Red Deer County athlete Kalena Soehn is working hard towards her Olympic goals.
Soehn was recently named as one of 55 young Canadian athletes from both summer and winter sports selected by Petro-Canada and the Canadian Olympic Committee to receive Fuelling Athletes and Coaching Excellence (FACE) Program grant.
“It’s really awesome to know that I’m at a level that I can do that and be noticed for the sport I’m doing,” said the 18-year-old former Lindsay Thurber High School student.
The recent prestigious honour gives athletes and their coaches a $10,000 FACE grant to help them with their journey, half of that going to the athlete and the other half going to their coach.
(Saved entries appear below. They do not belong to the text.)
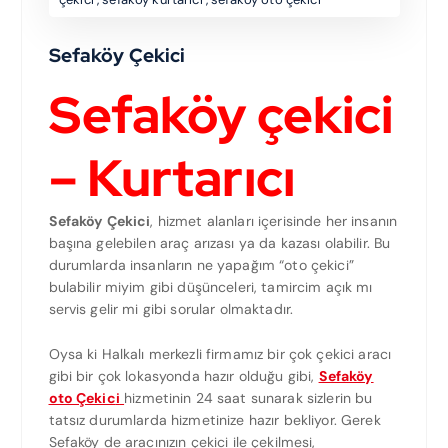
Sefaköy Çekici
Sefaköy çekici
– Kurtarıcı
Sefaköy Çekici
, hizmet alanları içerisinde her insanın
başına gelebilen araç arızası ya da kazası olabilir. Bu
durumlarda insanların ne yapağım “oto çekici”
bulabilir miyim gibi düşünceleri, tamircim açık mı
servis gelir mi gibi sorular olmaktadır.
Oysa ki Halkalı merkezli firmamız bir çok çekici aracı
gibi bir çok lokasyonda hazır olduğu gibi,
Sefaköy
oto Çekic
i
hizmetinin 24 saat sunarak sizlerin bu
tatsız durumlarda hizmetinize hazır bekliyor. Gerek
Sefaköy de aracınızın çekici ile çekilmesi,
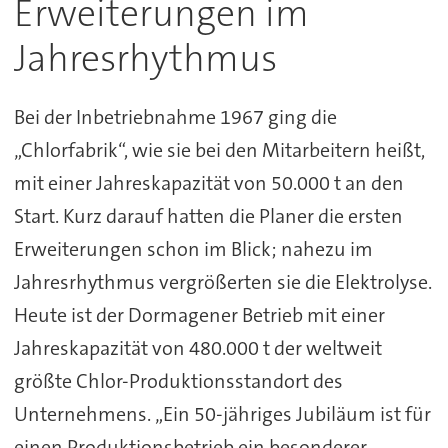
Erweiterungen im
Jahresrhythmus
Bei der Inbetriebnahme 1967 ging die
„Chlorfabrik“, wie sie bei den Mitarbeitern heißt,
mit einer Jahreskapazität von 50.000 t an den
Start. Kurz darauf hatten die Planer die ersten
Erweiterungen schon im Blick; nahezu im
Jahresrhythmus vergrößerten sie die Elektrolyse.
Heute ist der Dormagener Betrieb mit einer
Jahreskapazität von 480.000 t der weltweit
größte Chlor-Produktionsstandort des
Unternehmens. „Ein 50-jähriges Jubiläum ist für
einen Produktionsbetrieb ein besonderer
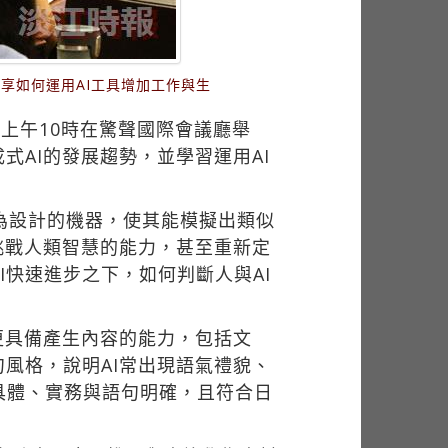
享如何運用AI工具增加工作與生
上午10時在驚聲國際會議廳舉
式AI的發展趨勢，並學習運用AI
是透過人為設計的機器，使其能模擬出類似
挑戰人類智慧的能力，甚至重新定
快速進步之下，如何判斷人與AI
更具備產生內容的能力，包括文
風格，說明AI常出現語氣禮貌、
具體、實務與語句明確，且符合日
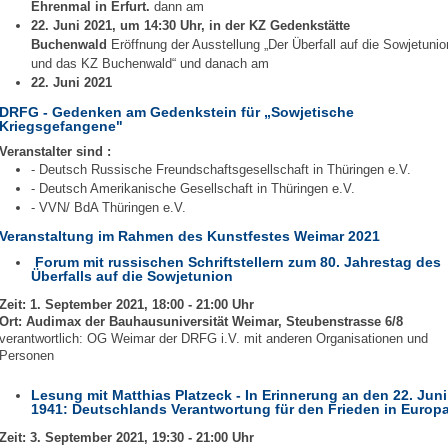
Ehrenmal in Erfurt.
dann am
22. Juni 2021, um 14:30 Uhr, in der KZ Gedenkstätte
Buchenwald
Eröffnung der Ausstellung „Der Überfall auf die Sowjetunio
und das KZ Buchenwald“ und danach am
22. Juni 2021
DRFG - Gedenken am Gedenkstein für „Sowjetische
Kriegsgefangene"
Veranstalter sind :
- Deutsch Russische Freundschaftsgesellschaft in Thüringen e.V.
- Deutsch Amerikanische Gesellschaft in Thüringen e.V.
- VVN/ BdA Thüringen e.V.
Veranstaltung im Rahmen des Kunstfestes Weimar 2021
Forum mit russischen Schriftstellern zum 80. Jahrestag des
Überfalls auf die Sowjetunion
Zeit: 1. September 2021, 18:00 - 21:00 Uhr
Ort: Audimax der Bauhausuniversität Weimar, Steubenstrasse 6/8
verantwortlich: OG Weimar der DRFG i.V. mit anderen Organisationen und
Personen
Lesung mit Matthias Platzeck - In Erinnerung an den 22. Juni
1941: Deutschlands Verantwortung für den Frieden in Europ
Zeit: 3. September 2021, 19:30 - 21:00 Uhr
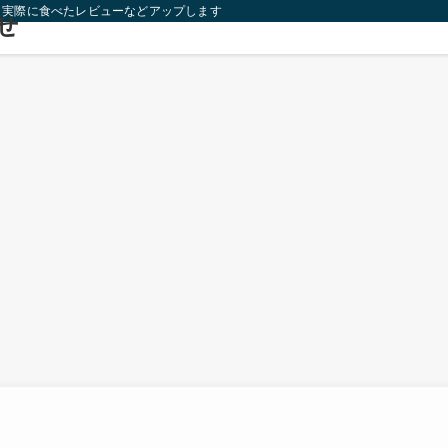
り実際に食べたレビューなどアップします！
せ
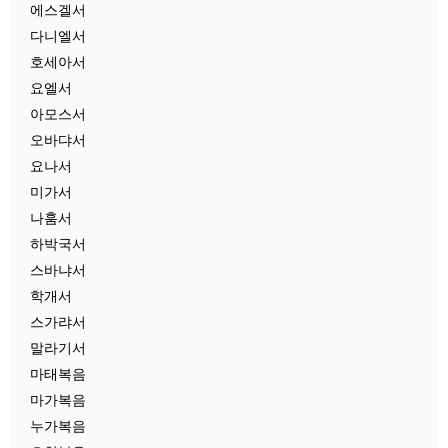
에스겔서
다니엘서
호세아서
요엘서
아모스서
오바댜서
요나서
미가서
나훔서
하박국서
스바냐서
학개서
스가랴서
말라기서
마태복음
마가복음
누가복음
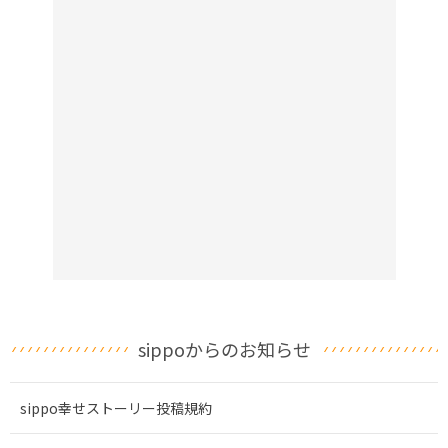
sippoからのお知らせ
sippo幸せストーリー投稿規約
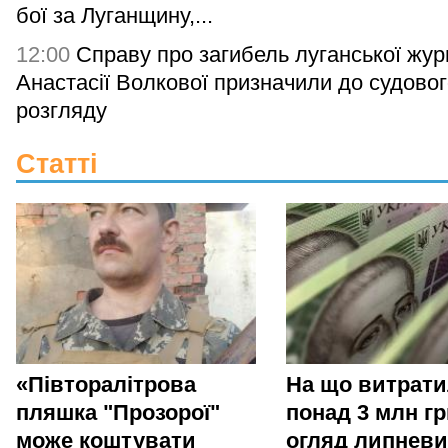
бої за Луганщину,...
12:00
Справу про загибель луганської жур
Анастасії Волкової призначили до судово
розгляду
Статті
«Півторалітрова
На що витрат
пляшка "Прозорої"
понад 3 млн гр
може коштувати
огляд липневи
The grants are often used for training, equipment and travel expenses.
The FACE program supports up-and-coming athletes who strive to represent Canada at the Olympic or Paralympic Games, but don’t yet qualify for government funding. The recipients are based on potential and funding is courtesy of Petro Canada.
Soehn competes in trampoline and double mini (trampoline).
“It’s where you run at it and you jump and you have two skills to do and then trampoline you have a 10-skill routine and that’s the difference between them,” she said.
Both of Soehn’s brothers, too, do trampoline, while her parents are the coaches and owners of Thunder Country Trampoline in Red Deer.
“I just basically grew up into it.”
Coached by her father, Soehn competes in synchro trampoline with her brother Keegan, a former Pan Am Games Gold medalist on the national team. Her other brother Kyle is also on the national team.
Her training schedule involves hours and hours of training three days a week.
All of this training goes towards her hopes of one day competing in the Olympics, the 2024 Paris Olympics to be exact, along with possibly the 2020 Games.
And so far in her career, Kalena has had some pretty good moments, including the 2015 World Age Group Championships.
“I placed fourth out of everybody in the world for the 15/16 age category.”
She added that attending Panama last year was also up there in her most memorable accomplishments. She was in Panama for a knowledge exchange for South America and got to be a representative of Canada, bringing the sport of trampoline there.
Kalena currently coaches kids ages four to 13 at her parent’s trampoline business.